One firefighter was treated for smoke inhalation. There was little hope of salvaging anything inside as gray smoke choked the neighboring residential streets and the structure’s gnarled wood frames poked out of the debris.

Authorities believe the blaze was caused by an electrical problem above the bakery.

Two dated banners hanging to the facade survived the fire: one proclaiming the grand opening of Hunan’s Restaurant and one belonging to a gift store advertising a Thanksgiving sale.

Records show the two-story building was built in 1932 and housed a market and a furniture store before the arrival of thousands of Chinese immigrants changed the face of Alhambra in the mid-1980s.

Today, half the city’s 90,000 residents are of Asian descent. A third are Chinese.

Nowhere is that influence more apparent than Valley Boulevard, where Chinese signage stretches from the western end of Alhambra east to El Monte.

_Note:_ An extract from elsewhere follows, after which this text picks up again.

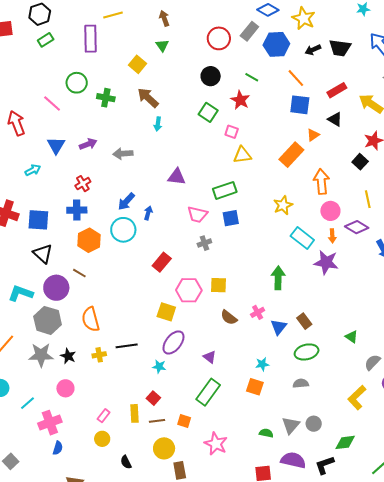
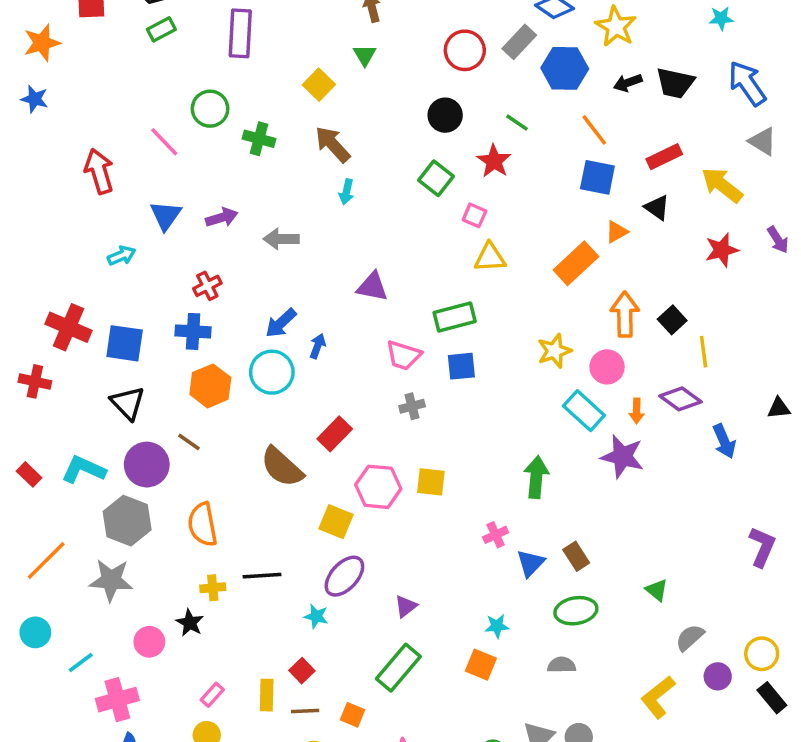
black square: (360, 162) -> (672, 320), moved
pink circle: (330, 211) -> (607, 367), moved
brown semicircle: (229, 317) -> (282, 467), moved, size x1.5
black star: (68, 356) -> (190, 623), moved
purple triangle: (210, 357) -> (406, 606), turned 40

On the few blocks next to the burning building are tailors, dry cleaners and supermarkets that have been stationed there since the first wave of Chinese immigrants arrived.

“I grew up here and have always known those stores to be there,” said Milo Tam, 21, whose family is from Hong Kong and runs a dry cleaning business a few stores west of the gutted building. “I don’t know what’s going to happen to them. They put their whole lives into those businesses.”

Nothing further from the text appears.